What the exercise asks: Down to the last character, repeat the entries beneath this task.

--- START ---

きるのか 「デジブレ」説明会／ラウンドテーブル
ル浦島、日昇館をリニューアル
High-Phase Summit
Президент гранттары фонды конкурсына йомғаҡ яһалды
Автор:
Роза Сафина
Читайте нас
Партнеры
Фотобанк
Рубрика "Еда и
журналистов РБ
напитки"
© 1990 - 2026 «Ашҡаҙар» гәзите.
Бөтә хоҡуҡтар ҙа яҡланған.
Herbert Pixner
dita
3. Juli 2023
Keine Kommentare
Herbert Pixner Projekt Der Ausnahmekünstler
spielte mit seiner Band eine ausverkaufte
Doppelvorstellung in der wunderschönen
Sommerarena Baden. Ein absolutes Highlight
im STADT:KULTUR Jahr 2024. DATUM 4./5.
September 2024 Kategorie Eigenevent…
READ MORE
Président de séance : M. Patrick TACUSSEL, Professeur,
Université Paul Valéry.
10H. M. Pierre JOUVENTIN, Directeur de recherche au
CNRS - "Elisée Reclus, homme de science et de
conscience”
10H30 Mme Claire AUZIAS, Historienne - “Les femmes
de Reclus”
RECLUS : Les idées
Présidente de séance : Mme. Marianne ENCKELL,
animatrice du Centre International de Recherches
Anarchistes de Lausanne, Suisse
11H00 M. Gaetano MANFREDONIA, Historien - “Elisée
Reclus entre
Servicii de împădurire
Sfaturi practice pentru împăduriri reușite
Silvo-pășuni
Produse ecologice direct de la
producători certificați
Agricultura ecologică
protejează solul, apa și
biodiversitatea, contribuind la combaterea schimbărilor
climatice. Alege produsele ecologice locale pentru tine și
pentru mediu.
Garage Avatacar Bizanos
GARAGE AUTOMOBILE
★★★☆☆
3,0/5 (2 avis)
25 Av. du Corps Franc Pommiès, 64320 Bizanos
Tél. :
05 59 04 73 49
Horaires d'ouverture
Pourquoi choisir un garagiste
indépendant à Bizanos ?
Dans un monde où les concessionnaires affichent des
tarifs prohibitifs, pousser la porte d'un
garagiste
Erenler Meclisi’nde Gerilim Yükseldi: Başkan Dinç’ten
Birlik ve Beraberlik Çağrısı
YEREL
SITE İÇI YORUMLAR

--- END ---

Finished exercise:
きるのか 「デジブレ」説明会／ラウンドテーブル
ル浦島、日昇館をリニューアル
High-Phase Summit
Президент гранттары фонды конкурсына йомғаҡ яһалды
Автор:
Роза Сафина
Читайте нас
Партнеры
Фотобанк
Рубрика "Еда и
журналистов РБ
напитки"
© 1990 - 2026 «Ашҡаҙар» гәзите.
Бөтә хоҡуҡтар ҙа яҡланған.
Herbert Pixner
dita
3. Juli 2023
Keine Kommentare
Herbert Pixner Projekt Der Ausnahmekünstler
spielte mit seiner Band eine ausverkaufte
Doppelvorstellung in der wunderschönen
Sommerarena Baden. Ein absolutes Highlight
im STADT:KULTUR Jahr 2024. DATUM 4./5.
September 2024 Kategorie Eigenevent…
READ MORE
Président de séance : M. Patrick TACUSSEL, Professeur,
Université Paul Valéry.
10H. M. Pierre JOUVENTIN, Directeur de recherche au
CNRS - "Elisée Reclus, homme de science et de
conscience”
10H30 Mme Claire AUZIAS, Historienne - “Les femmes
de Reclus”
RECLUS : Les idées
Présidente de séance : Mme. Marianne ENCKELL,
animatrice du Centre International de Recherches
Anarchistes de Lausanne, Suisse
11H00 M. Gaetano MANFREDONIA, Historien - “Elisée
Reclus entre
Servicii de împădurire
Sfaturi practice pentru împăduriri reușite
Silvo-pășuni
Produse ecologice direct de la
producători certificați
Agricultura ecologică
protejează solul, apa și
biodiversitatea, contribuind la combaterea schimbărilor
climatice. Alege produsele ecologice locale pentru tine și
pentru mediu.
Garage Avatacar Bizanos
GARAGE AUTOMOBILE
★★★☆☆
3,0/5 (2 avis)
25 Av. du Corps Franc Pommiès, 64320 Bizanos
Tél. :
05 59 04 73 49
Horaires d'ouverture
Pourquoi choisir un garagiste
indépendant à Bizanos ?
Dans un monde où les concessionnaires affichent des
tarifs prohibitifs, pousser la porte d'un
garagiste
Erenler Meclisi’nde Gerilim Yükseldi: Başkan Dinç’ten
Birlik ve Beraberlik Çağrısı
YEREL
SITE İÇI YORUMLAR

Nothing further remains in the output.